Siyasetin sorun çözücü işlevini yerine getirebilmesi için bütün siyasal görüşlerin kendini rahatça ifade edebileceği bir siyasal partiler rejimine ihtiyaç olduğunu belirten Kandaşoğlu, "Bu nedenle başta temsilde adaletsizliğe sebep olan seçim barajı kaldırılmalı veya makul bir seviyeye düşürülmelidir. Siyasi Partiler Yasası yasaklardan arındırmalıdır. Kalıcı bir çözümü mümkün kılmak için diyalog süresi başlatılmalı ve bu süreçte kendini sorunun tarafı olarak gören hiçbir aktör dışlanmamalıdır. Sürecin
nihai amacı olan çatışmaların tamamen sona erdirilmesi için sağlıklı bir diyalog ortamı oluşturulmalı, inisiyatif sahibi şahsiyet ve dinamiklerin önerileri önyargısız olarak tartışılabilmelidir" ifadelerini kullandı.

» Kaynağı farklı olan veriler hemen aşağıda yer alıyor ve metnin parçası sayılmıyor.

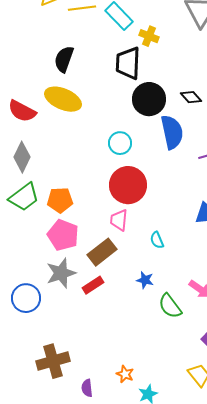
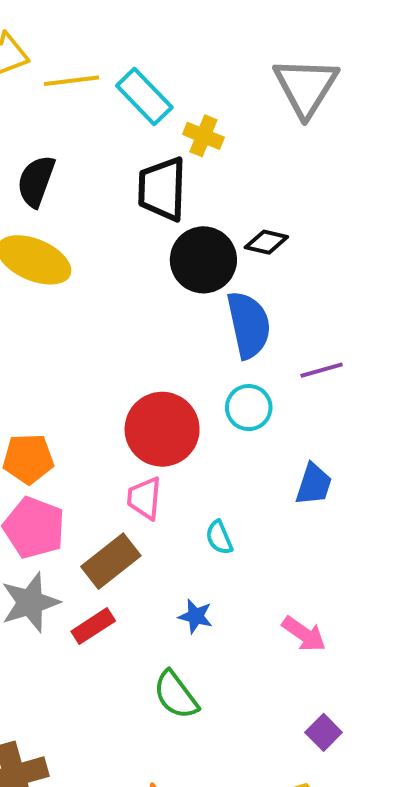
black diamond: (191, 97) -> (266, 242), moved, turned -35
cyan circle: (120, 143) -> (249, 408), moved
green semicircle: (170, 306) -> (176, 695), moved

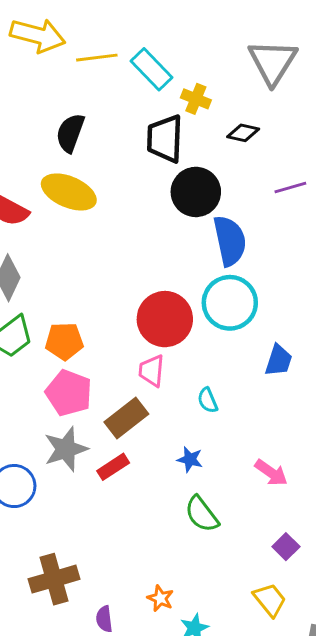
black diamond: (266, 242) -> (243, 133), moved
purple line: (322, 370) -> (290, 188), moved
cyan circle: (249, 408) -> (230, 303), size x1.6
green semicircle: (176, 695) -> (202, 514), moved

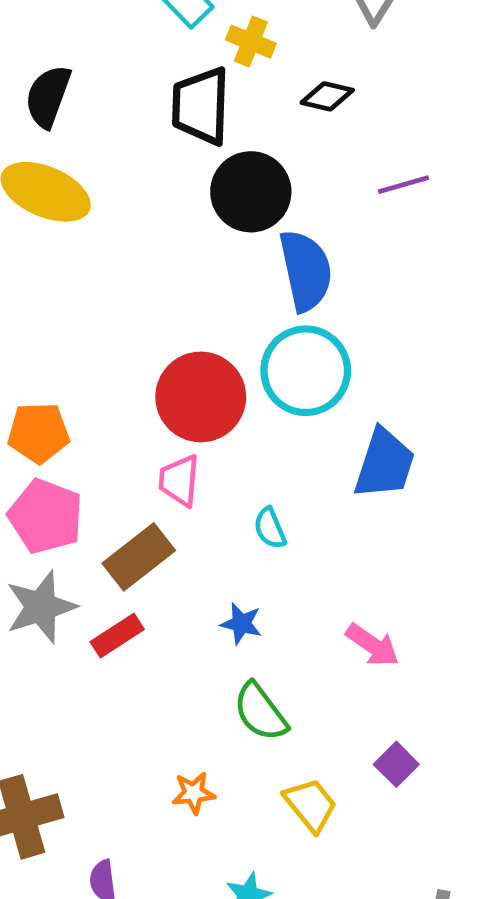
blue trapezoid: (279, 360) -> (384, 464), size x1.4
orange star: (160, 598) -> (194, 793), moved, turned -30
yellow trapezoid: (270, 600) -> (310, 805), moved

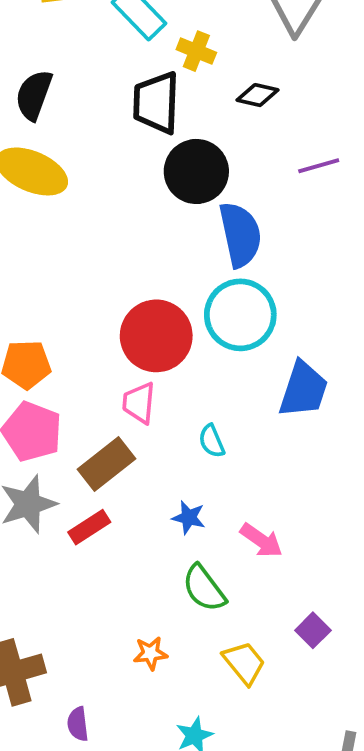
pink arrow: (372, 645) -> (261, 540), moved

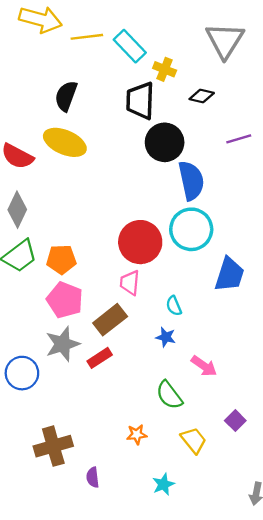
blue star: (189, 518) -> (166, 337), moved

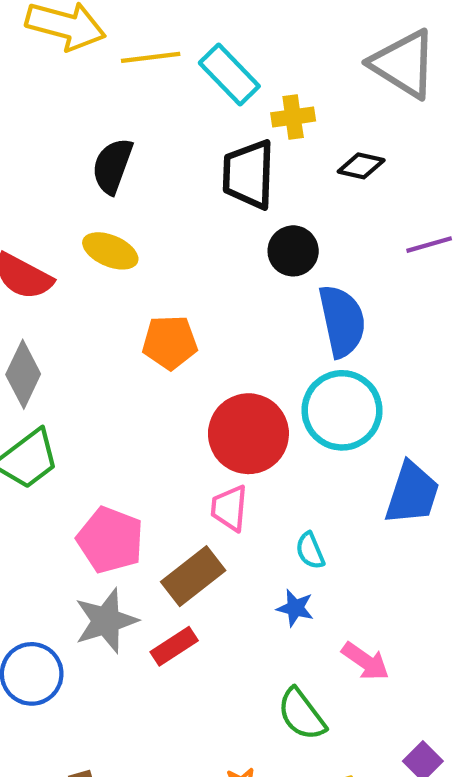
gray triangle: (225, 40) -> (404, 64), turned -30
yellow cross: (165, 69) -> (293, 117), turned -30
yellow ellipse: (65, 142) -> (110, 251), size x0.7
black circle: (165, 142) -> (293, 251), size x0.7
orange pentagon: (61, 259) -> (170, 342), moved

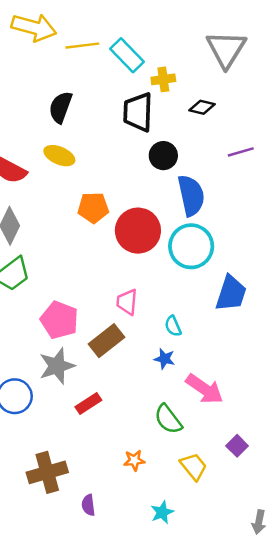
gray triangle: (404, 64) -> (226, 49), turned 30
red circle: (248, 434) -> (138, 231), moved
red rectangle: (174, 646) -> (88, 403), moved
pink arrow: (365, 661) -> (204, 389), size x1.4

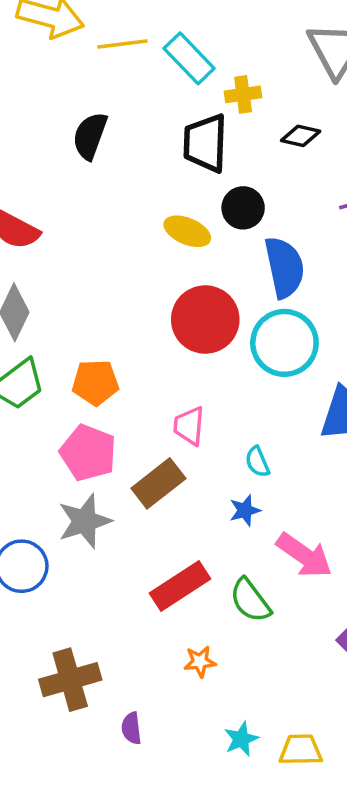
yellow ellipse: (59, 156) -> (187, 231), moved
orange pentagon: (93, 208) -> (95, 383), moved
blue star: (165, 359) -> (245, 510), turned -30
red rectangle: (88, 403) -> (180, 586), moved, size x1.5
yellow trapezoid: (194, 466) -> (301, 750), moved, turned -52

Faili meçhul cinayetler ve her türlü hak ihlalini araştırarak gün yüzüne çıkarmak için Türkiye Büyük Millet Meclisi (TBMM) çatısı altında Adalet ve Hakikatleri Araştırma Komisyonu kurulması ve bir an önce çalışmalarına başlaması gerektiğini ifade eden VATSO Yönetim Kurulu Başkanı Zahir Kandaşoğlu, konuşmasını şöyle sürdürdü:
"Yazılı ve görsel medya, süreci küçükseyen ve görmezden gelen tutumunu terk ederek daha duyarlı ve sorumluluk bilinci ile yaklaşmalıdır. Ayrıca biz aşağıda imzası bulunan 131 sivil toplum örgütü olarak sorunun çözümü ve silahların bir daha kullanılmaması hususunda üzerimize düşen sorumluluğu yerine getireceğimizi belirtiyor ve bu konuda risk almayı taahhüt ediyoruz."